Granier cree en la que llama, en aquellos lejanos años 80, generación de relevo, y espera que entre esos jóvenes venezolanos resurja el ímpetu de levantar la nación, de invertir productivamente la renta petrolera, de regenerar la democracia y de rescatar el proyecto que Simón Bolívar trazó para la modernidad de las repúblicas hispanoamericanas. Granier es entusiasta admirador de la obra bolivariana, entendida como era costumbre antes de la reinterpretación chavista; es decir: Bolívar no como revolucionario y caudillo antiimperialista (algo que se corresponde sólo con la primera etapa –la etapa jacobina– del personaje), sino como estadista y soñador de una Hispanoamérica potente, con gran peso en la economía y en la política internacional, con una sociedad ilustrada, con unas instituciones fuertes y respetables.
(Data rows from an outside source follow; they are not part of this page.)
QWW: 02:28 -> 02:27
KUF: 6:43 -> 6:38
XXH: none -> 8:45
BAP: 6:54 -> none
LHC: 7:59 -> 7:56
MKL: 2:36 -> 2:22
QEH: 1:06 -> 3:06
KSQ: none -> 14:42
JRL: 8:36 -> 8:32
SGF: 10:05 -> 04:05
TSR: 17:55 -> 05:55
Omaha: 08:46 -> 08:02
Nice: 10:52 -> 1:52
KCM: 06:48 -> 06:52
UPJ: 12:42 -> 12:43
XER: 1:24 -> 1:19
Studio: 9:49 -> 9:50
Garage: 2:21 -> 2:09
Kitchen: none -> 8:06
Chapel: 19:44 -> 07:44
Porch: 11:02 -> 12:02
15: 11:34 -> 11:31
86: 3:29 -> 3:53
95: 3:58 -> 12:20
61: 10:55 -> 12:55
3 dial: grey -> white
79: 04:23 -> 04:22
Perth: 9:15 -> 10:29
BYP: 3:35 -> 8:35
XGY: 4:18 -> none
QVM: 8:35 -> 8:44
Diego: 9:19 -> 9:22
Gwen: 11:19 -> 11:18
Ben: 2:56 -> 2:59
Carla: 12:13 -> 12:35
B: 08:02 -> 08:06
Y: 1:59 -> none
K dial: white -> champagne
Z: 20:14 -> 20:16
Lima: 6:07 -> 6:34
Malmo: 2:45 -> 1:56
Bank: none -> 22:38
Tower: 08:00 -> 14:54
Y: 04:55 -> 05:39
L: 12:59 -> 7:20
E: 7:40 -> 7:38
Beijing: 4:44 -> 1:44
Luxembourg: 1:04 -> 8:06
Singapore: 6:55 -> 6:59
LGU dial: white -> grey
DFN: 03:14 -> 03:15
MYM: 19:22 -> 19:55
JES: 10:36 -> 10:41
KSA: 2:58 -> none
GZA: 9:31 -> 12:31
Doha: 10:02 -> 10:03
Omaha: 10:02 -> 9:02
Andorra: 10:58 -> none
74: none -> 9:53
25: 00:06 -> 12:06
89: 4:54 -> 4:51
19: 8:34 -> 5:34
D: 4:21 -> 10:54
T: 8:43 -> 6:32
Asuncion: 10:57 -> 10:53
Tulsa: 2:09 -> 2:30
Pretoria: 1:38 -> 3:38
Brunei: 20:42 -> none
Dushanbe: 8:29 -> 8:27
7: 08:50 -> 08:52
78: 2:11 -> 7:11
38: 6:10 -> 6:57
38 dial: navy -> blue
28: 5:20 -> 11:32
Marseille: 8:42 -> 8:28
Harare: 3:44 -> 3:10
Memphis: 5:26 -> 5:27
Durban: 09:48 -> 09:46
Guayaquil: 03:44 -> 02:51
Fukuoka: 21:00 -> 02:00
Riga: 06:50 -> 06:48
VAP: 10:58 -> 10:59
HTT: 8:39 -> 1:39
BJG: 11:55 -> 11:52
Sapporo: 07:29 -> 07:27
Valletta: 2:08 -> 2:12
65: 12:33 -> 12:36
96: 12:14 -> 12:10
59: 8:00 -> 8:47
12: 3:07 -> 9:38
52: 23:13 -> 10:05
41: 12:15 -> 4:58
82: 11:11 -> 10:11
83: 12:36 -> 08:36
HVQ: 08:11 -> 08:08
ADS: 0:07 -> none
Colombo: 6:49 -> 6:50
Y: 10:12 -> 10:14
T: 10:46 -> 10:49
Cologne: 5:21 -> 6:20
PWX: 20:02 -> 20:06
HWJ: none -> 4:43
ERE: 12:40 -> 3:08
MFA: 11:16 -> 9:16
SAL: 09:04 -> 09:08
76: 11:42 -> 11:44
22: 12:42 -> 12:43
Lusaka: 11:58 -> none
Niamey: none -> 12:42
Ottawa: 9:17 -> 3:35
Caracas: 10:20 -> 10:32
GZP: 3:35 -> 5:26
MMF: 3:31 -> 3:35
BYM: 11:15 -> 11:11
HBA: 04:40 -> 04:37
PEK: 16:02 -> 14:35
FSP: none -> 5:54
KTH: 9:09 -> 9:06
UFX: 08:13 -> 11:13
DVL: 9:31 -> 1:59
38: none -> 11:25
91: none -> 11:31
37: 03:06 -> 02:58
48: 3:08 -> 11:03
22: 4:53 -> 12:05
Un Bolívar, en fin, que Granier no ve representado en ningún partido político de aquella democracia, pues señala en su libro la notoria ausencia de formaciones liberales o conservadoras en Venezuela (también Rangel, en su discurso ante los empresarios, dice que el arco político venezolano iba de "izquierda a izquierda", porque ninguna fuerza –incluyendo el socialcristianismo de COPEI– estaba dispuesta a abjurar de esa condición). Tiene gracia contrastar tal realidad histórica del Antiguo Régimen venezolano con el discurso acuñado luego por los chavistas, que se presentan como los derrocadores de una derecha fascista… tan temible como la que Podemos ve en el PP.
Es duro comprobar que no fue el mensaje de optimismo nacionalista de Granier el que encontró eco en el futuro. En cambio, Venezuela se precipitó de cabeza por la pendiente de aquella hipertrofia de la partidocracia. El Estado, que es el gobierno; y el gobierno, que es el partido de turno, "comenzará por reorientar la marcha de las instituciones, luego la de las empresas, y finalmente se introducirá en el ámbito de la vida cotidiana", había predicho Granier. Y continuaba:
En ese momento, aunque el poder del Estado haya surgido de un proceso democrático, cualquiera que trate de tomar ese poder por asalto encontraría el terreno abonado y propicio para el más feroz de los totalitarismos. Podría incluso apoyarse en el aparato jurídico que nosotros, con nuestra debilidad, habríamos ayudado a forjar.
"En una Venezuela anarquizada como la que sobrevendría si seguimos por este camino, habría dos salidas solamente: el populismo y la dictadura militar", puede leerse en La generación de relevo vs. el Estado omnipotente. Cuando Granier escribía su libro, un capitán del ejército nacido en los llanos de Barinas terminaba un curso de blindados. Tres lustros más tarde acabaría secuestrando a Venezuela con una combinación de populismo y dictadura militar que parece diseñada para dar la razón a Marcel Granier.